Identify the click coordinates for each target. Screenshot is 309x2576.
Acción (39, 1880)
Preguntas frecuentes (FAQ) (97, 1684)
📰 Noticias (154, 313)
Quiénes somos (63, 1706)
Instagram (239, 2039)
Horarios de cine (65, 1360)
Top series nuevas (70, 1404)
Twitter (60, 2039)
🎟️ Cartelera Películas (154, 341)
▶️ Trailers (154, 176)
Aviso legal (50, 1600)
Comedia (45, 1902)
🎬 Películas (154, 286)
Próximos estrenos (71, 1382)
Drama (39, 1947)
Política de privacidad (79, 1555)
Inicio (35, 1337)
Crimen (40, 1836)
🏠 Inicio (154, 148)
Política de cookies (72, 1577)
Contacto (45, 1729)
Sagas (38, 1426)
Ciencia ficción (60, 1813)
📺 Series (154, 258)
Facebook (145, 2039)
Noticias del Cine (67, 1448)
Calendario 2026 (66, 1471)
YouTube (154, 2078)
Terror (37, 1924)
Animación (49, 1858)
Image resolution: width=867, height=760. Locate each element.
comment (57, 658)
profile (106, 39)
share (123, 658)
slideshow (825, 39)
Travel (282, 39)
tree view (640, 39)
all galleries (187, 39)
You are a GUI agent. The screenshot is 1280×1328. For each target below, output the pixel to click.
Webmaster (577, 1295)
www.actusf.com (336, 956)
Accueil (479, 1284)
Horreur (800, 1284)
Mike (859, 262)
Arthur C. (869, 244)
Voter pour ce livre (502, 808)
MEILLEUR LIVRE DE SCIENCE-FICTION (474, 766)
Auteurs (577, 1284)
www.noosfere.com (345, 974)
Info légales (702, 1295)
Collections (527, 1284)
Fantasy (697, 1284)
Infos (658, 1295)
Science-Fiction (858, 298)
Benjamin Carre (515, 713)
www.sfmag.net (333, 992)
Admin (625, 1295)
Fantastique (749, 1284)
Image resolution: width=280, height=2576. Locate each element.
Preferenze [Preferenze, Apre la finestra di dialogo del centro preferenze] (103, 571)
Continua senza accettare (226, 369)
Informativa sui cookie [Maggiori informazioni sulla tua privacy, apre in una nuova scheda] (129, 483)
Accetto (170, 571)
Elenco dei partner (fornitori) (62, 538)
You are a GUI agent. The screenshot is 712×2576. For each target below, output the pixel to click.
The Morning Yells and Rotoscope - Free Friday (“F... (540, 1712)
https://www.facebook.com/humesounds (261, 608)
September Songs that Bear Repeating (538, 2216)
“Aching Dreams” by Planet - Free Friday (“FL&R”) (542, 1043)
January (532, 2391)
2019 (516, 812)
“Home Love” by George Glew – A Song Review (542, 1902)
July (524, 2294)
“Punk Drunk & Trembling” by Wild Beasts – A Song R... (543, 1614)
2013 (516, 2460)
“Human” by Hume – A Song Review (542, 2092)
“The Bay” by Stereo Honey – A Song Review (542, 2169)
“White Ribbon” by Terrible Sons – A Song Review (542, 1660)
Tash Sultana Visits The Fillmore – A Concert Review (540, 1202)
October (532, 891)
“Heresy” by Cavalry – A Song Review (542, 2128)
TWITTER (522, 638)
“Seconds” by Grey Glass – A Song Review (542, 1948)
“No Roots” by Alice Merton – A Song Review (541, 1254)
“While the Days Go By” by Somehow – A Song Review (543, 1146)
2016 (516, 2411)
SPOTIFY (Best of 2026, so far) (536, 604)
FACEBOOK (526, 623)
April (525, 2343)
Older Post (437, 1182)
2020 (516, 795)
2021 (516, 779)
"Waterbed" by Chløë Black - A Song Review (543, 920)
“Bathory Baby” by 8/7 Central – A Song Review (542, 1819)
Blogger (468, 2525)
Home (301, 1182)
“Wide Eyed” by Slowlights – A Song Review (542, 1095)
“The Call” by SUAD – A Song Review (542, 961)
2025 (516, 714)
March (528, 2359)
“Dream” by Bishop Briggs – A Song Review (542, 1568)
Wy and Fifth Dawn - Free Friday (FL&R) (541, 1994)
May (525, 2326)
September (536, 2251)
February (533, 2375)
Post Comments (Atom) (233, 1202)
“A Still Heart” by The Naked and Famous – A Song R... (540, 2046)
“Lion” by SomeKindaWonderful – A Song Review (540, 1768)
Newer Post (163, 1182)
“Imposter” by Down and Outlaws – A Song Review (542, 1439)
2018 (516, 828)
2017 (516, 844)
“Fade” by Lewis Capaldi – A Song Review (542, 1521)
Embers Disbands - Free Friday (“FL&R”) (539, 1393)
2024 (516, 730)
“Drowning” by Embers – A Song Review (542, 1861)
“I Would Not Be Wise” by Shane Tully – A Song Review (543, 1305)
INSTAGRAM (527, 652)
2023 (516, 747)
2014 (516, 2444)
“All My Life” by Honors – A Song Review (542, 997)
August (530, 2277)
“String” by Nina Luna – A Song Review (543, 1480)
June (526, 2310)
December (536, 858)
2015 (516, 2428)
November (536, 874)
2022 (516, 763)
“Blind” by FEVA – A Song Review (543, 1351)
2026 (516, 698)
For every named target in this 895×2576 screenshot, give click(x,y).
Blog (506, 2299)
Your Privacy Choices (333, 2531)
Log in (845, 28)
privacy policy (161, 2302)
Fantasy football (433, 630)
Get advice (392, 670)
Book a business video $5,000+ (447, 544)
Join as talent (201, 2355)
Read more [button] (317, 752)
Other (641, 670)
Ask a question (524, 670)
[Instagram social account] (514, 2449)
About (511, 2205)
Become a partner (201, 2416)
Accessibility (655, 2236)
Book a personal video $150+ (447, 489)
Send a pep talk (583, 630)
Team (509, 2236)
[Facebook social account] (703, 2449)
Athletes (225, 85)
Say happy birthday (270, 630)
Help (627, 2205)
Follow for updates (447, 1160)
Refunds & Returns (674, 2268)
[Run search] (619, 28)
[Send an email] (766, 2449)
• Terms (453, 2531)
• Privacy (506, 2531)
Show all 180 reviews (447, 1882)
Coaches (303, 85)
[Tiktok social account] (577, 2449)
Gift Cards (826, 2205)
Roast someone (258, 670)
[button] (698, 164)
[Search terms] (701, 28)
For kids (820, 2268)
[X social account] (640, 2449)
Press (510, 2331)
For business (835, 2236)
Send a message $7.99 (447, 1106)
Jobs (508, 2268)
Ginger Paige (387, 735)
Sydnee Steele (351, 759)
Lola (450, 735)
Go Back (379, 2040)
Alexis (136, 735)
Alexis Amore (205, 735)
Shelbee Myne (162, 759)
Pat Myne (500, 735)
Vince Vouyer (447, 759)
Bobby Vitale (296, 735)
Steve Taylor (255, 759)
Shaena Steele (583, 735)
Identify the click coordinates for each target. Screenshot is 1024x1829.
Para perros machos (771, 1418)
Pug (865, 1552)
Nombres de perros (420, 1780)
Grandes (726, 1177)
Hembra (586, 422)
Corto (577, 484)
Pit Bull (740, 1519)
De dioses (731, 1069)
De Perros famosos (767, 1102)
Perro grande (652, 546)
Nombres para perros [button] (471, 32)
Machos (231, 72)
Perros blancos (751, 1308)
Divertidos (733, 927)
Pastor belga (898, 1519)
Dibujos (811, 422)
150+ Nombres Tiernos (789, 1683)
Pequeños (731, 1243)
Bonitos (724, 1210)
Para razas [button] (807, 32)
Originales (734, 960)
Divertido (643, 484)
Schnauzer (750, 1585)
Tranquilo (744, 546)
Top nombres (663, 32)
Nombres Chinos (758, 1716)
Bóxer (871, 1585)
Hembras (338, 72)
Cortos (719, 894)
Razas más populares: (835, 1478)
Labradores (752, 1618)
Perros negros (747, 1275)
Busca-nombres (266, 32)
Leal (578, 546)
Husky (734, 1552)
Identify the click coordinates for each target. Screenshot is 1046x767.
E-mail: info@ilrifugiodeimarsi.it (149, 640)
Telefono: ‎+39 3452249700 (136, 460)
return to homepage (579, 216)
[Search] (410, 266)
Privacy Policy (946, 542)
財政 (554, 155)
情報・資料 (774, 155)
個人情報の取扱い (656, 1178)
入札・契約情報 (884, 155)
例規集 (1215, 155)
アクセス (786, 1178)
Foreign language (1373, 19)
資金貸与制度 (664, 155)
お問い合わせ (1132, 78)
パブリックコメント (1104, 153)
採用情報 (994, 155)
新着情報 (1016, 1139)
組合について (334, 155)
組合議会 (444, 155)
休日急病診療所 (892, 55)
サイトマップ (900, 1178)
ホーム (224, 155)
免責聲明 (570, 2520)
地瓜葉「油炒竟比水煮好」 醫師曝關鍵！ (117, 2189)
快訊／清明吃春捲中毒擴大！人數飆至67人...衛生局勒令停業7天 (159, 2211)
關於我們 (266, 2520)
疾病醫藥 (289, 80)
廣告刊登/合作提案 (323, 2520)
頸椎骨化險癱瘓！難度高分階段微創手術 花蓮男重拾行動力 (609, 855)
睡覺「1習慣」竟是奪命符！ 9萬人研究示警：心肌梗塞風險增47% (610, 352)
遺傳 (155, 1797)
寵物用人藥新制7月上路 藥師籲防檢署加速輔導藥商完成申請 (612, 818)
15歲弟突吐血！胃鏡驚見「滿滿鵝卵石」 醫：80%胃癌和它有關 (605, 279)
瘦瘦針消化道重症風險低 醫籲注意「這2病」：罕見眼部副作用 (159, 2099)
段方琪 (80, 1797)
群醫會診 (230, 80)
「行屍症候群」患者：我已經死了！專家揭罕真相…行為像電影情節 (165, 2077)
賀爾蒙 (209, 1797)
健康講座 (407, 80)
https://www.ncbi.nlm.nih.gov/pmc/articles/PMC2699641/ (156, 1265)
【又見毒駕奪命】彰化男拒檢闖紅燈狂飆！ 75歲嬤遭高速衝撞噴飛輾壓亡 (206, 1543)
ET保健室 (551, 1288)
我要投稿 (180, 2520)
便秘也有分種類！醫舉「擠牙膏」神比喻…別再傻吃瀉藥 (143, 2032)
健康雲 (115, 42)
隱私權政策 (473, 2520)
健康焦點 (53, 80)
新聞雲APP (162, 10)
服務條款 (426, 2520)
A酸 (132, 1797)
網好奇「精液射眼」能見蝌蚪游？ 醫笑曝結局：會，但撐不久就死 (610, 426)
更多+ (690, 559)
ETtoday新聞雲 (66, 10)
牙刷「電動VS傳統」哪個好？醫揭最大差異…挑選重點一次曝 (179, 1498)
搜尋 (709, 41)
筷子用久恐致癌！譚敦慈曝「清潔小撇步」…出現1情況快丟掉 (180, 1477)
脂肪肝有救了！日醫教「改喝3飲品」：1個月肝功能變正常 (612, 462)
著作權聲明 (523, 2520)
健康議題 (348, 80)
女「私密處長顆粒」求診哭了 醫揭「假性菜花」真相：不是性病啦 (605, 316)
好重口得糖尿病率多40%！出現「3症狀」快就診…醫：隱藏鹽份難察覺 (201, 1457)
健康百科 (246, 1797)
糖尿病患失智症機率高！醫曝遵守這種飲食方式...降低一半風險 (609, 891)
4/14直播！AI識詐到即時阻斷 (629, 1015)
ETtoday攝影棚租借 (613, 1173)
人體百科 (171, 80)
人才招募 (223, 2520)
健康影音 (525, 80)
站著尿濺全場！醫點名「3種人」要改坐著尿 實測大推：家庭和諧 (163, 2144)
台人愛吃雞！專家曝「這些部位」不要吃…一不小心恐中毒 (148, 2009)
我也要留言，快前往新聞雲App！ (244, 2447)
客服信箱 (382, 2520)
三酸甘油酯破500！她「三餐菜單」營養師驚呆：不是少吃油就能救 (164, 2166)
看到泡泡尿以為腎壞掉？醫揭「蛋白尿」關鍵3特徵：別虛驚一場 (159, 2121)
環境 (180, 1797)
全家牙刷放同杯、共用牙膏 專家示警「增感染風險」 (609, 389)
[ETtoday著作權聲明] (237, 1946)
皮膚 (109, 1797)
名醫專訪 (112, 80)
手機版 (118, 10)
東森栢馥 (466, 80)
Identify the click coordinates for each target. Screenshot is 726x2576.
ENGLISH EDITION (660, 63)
-------
Exercise aim
Here the job is to set down exactly the lines of the material above that fall between the one with "2020 (516, 795)" and the one with "Review (542, 1095)", inclusive, and nothing beyond them.

Result below
2020 (516, 795)
2021 (516, 779)
"Waterbed" by Chløë Black - A Song Review (543, 920)
“Bathory Baby” by 8/7 Central – A Song Review (542, 1819)
Blogger (468, 2525)
Home (301, 1182)
“Wide Eyed” by Slowlights – A Song Review (542, 1095)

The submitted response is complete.